**Work instructions**
For the material below, output exactly the span from the line with "シングで提供するため、顧客企業はコスト最適化と調達・支払い" to the line with "CPPOを通じて取扱製品のラインアップを拡充し、企業のクラウド", including both, and nothing besides.

**Raw data**
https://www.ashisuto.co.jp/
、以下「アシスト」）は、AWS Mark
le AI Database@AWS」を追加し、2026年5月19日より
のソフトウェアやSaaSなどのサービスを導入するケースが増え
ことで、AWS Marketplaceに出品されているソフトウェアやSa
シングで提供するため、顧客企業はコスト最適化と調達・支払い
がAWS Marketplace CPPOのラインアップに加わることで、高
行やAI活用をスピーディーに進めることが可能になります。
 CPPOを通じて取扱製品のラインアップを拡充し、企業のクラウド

...

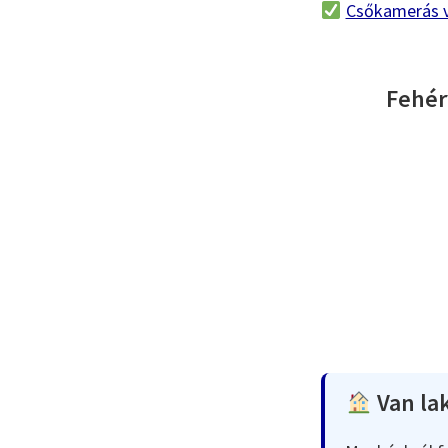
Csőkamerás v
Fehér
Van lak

**Answer to this exercise**
シングで提供するため、顧客企業はコスト最適化と調達・支払い
がAWS Marketplace CPPOのラインアップに加わることで、高
行やAI活用をスピーディーに進めることが可能になります。
 CPPOを通じて取扱製品のラインアップを拡充し、企業のクラウド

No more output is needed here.